In 2014, one day after the national prosecutors’ day, Matasaru brought a human-size pig-like figure in front of the general prosecutors’ offce. The pig held a banner saying “Spit on me, I am corrupted”. Matasaru called the prosecutors — procurori in Romanian — porcurori (from porc, meaning pig in Romanian), a pun which caught on among his sympathisers.
On that same day, Matasaru had with him a coffin as well: a hand sticking out the middle finger protruding from it — a symbol of anger over the deaths of innocent people in Chișinău in 2009 during protests against the Communist Party. “From the coffin, the innocent dead young people say... hello from the other side to the corrupted prosecutors,” said the artist.
Matasaru explained that the coffin was meant to remind the public of the killing of anti-communist protesters in 2009, murders which many in Moldova say were committed by the police and which have never been investigated, as well as of the 2013 killing of a young father during a hunting accident in which hunters were the prosecutor general and other Moldovan dignitaries.
“Our society is sleepy and our authorities are wicked and irresponsible. These two levels, people and authorities, are too distant from one another to interact”
Matasaru’s art is both primitive and startling. He uses what one could call grotesque or disgusting imagery to raise questions or accuse. “Our society is sleepy and our authorities are wicked and irresponsible,” Matasaru told me. “These two levels, people and authorities, are too distant from one another to interact.”
“I am trying to set an example for people, to show them they can protest, that the law allows them to do so,” said Matasaru.
“My actions are taken to the extreme of what is legal and I invite people to get close to that limit as well, because the law is made for us, the citizens, and it allows us to protest using legal, peaceful means. I think I found a formula to reanimate this system – using heartfelt laughter and art that bites and tests the limits of democracy without using Kalashnikovs or desperate terrorism.”
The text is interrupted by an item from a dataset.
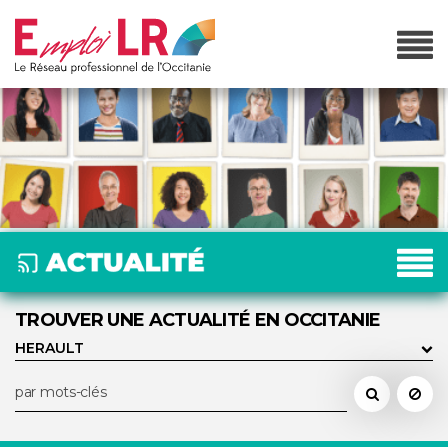
TROUVER UNE ACTUALITÉ EN OCCITANIE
Clearly, then, Moldova's prosecutors lack artistic sensitivity. In addition to his current charges for hooliganism, Matasaru is already serving a suspended two-year sentence for hooliganism following another artistic protest in 2013.
Matasaru’s politics are simple. A participant in the 2009 anti-communist protests, the artist claims to have been beaten by the police, who were serving the Moldovan Communist Party. Since 2009, with the Communists out of power and various democratic alliances succeeding in government, Matasaru has kept up his criticism of authorities, arguing that the same people – “people with vicious habits,” to use the artist’s words – hold power in Moldova.
Nasty surprise
Matasaru’s latest charges may come as a surprise to some European observers of Moldova. After all, the country is now ruled by a government which calls itself democratic and pro-European and which was appointed following massive anti-corruption protests last year. Those protests were sparked by the infamous stealing of one billion US dollars from Moldovan public coffers by as of yet unidentified people (the former prime minister was detained in connection to the case).
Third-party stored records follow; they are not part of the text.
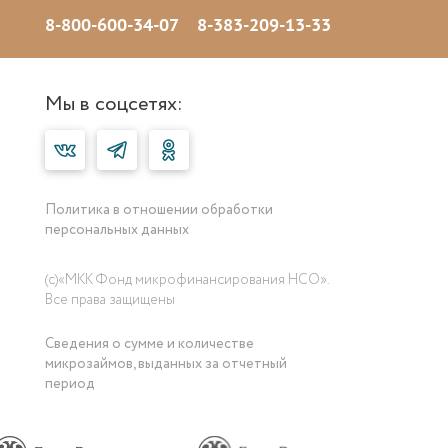
8-800-600-34-07
8-383-209-13-33
Мы в соцсетях:
Политика в отношении обработки
персональных данных
(с)«МКК Фонд микрофинансирования НСО».
Все права защищены
Сведения о сумме и количестве
микрозаймов, выданных за отчетный
период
Matasaru is not the only one in Moldova to point out that too many of the same people are still in power to expect drastic change.
Matasaru is not the only one in Moldova to point out that too many of the same people are still in power to expect drastic change.
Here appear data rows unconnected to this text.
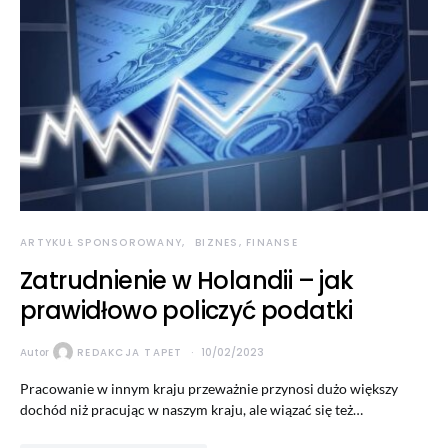
ARTYKUŁ SPONSOROWANY
BIZNES, FINANSE
Zatrudnienie w Holandii – jak
prawidłowo policzyć podatki
Autor
REDAKCJA TAPET
10/02/2023
Pracowanie w innym kraju przeważnie przynosi dużo większy
dochód niż pracując w naszym kraju, ale wiązać się też…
His continued harrassment by prosecutors is certainly not a sign of positive change in Moldova. The artist first made international headlines in 2008, when he was arrested and fined under the Communists for a similar artistic gesture, dressing a pig as a prosecutor and a donkey as a policeman. Back then, the democratic opposition condemned his arrest. The democrats in government today are less bothered by Matasaru’s legal troubles.
Moldova’s new government should make sure artists in the country get to express themselves freely, even uncomfortable ones like Matasaru.